> Work required:
Below are the records. Retype, exactly, the lines from the first through the line with "dieses bei uns", and leave out the pictures.

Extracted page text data
=== Section Start ===
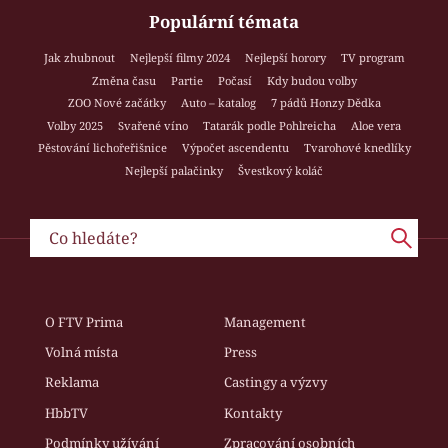
Populární témata
Jak zhubnout
Nejlepší filmy 2024
Nejlepší horory
TV program
Změna času
Partie
Počasí
Kdy budou volby
ZOO Nové začátky
Auto – katalog
7 pádů Honzy Dědka
Volby 2025
Svařené víno
Tatarák podle Pohlreicha
Aloe vera
Pěstování lichořeřišnice
Výpočet ascendentu
Tvarohové knedlíky
Nejlepší palačinky
Švestkový koláč
O FTV Prima
Management
Volná místa
Press
Reklama
Castingy a výzvy
HbbTV
Kontakty
Podmínky užívání
Zpracování osobních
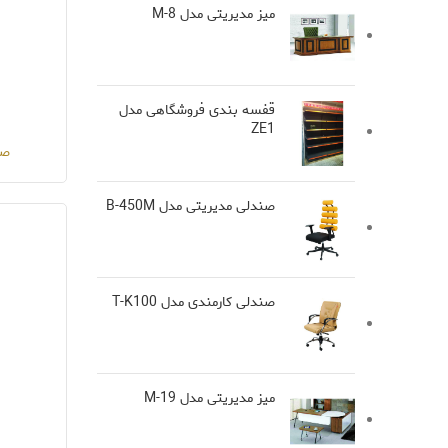
میز مدیریتی مدل M-8
قفسه بندی فروشگاهی مدل
ZE1
صن
صندلی مدیریتی مدل B-450M
صندلی کارمندی مدل T-K100
میز مدیریتی مدل M-19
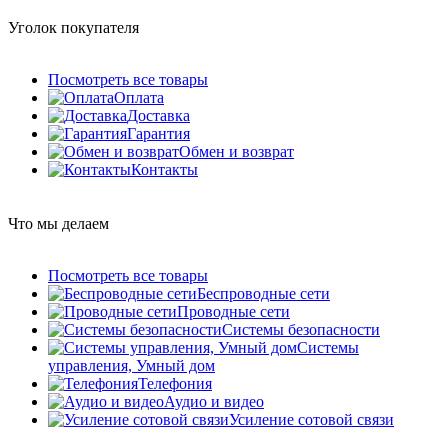
Уголок покупателя
Посмотреть все товары
Оплата
Доставка
Гарантия
Обмен и возврат
Контакты
Что мы делаем
Посмотреть все товары
Беспроводные сети
Проводные сети
Системы безопасности
Системы
управления, Умный дом
Телефония
Аудио и видео
Усиление сотовой связи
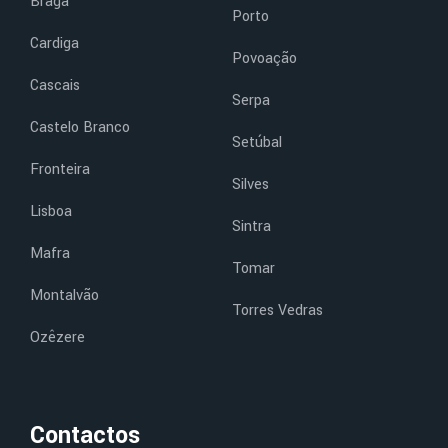
Braga
Porto
Cardiga
Povoação
Cascais
Serpa
Castelo Branco
Setúbal
Fronteira
Silves
Lisboa
Sintra
Mafra
Tomar
Montalvão
Torres Vedras
Ozêzere
Contactos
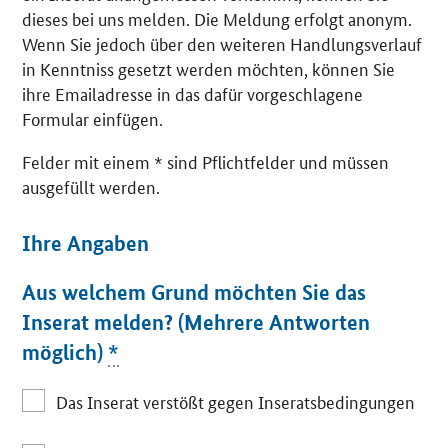
dieses bei uns melden. Die Meldung erfolgt anonym.
Wenn Sie jedoch über den weiteren Handlungsverlauf
in Kenntniss gesetzt werden möchten, können Sie
ihre Emailadresse in das dafür vorgeschlagene
Formular einfügen.
Felder mit einem * sind Pflichtfelder und müssen
ausgefüllt werden.
Ihre Angaben
Aus welchem Grund möchten Sie das
Inserat melden? (Mehrere Antworten
möglich)
*
Das Inserat verstößt gegen Inseratsbedingungen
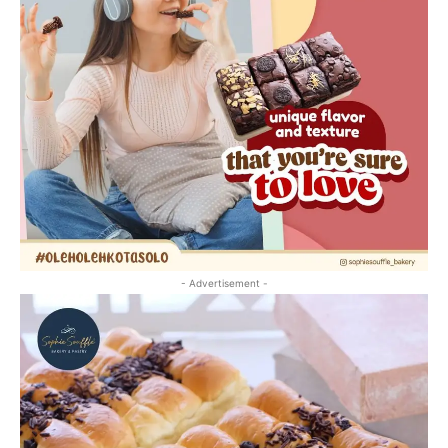
- Advertisement -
=== Section End ===
> Task solution:
Populární témata
Jak zhubnout
Nejlepší filmy 2024
Nejlepší horory
TV program
Změna času
Partie
Počasí
Kdy budou volby
ZOO Nové začátky
Auto – katalog
7 pádů Honzy Dědka
Volby 2025
Svařené víno
Tatarák podle Pohlreicha
Aloe vera
Pěstování lichořeřišnice
Výpočet ascendentu
Tvarohové knedlíky
Nejlepší palačinky
Švestkový koláč
O FTV Prima
Management
Volná místa
Press
Reklama
Castingy a výzvy
HbbTV
Kontakty
Podmínky užívání
Zpracování osobních
میز مدیریتی مدل M-8
قفسه بندی فروشگاهی مدل
ZE1
صن
صندلی مدیریتی مدل B-450M
صندلی کارمندی مدل T-K100
میز مدیریتی مدل M-19
Уголок покупателя
Посмотреть все товары
Оплата
Доставка
Гарантия
Обмен и возврат
Контакты
Что мы делаем
Посмотреть все товары
Беспроводные сети
Проводные сети
Системы безопасности
Системы
управления, Умный дом
Телефония
Аудио и видео
Усиление сотовой связи
Braga
Porto
Cardiga
Povoação
Cascais
Serpa
Castelo Branco
Setúbal
Fronteira
Silves
Lisboa
Sintra
Mafra
Tomar
Montalvão
Torres Vedras
Ozêzere
Contactos
dieses bei uns melden. Die Meldung erfolgt anonym.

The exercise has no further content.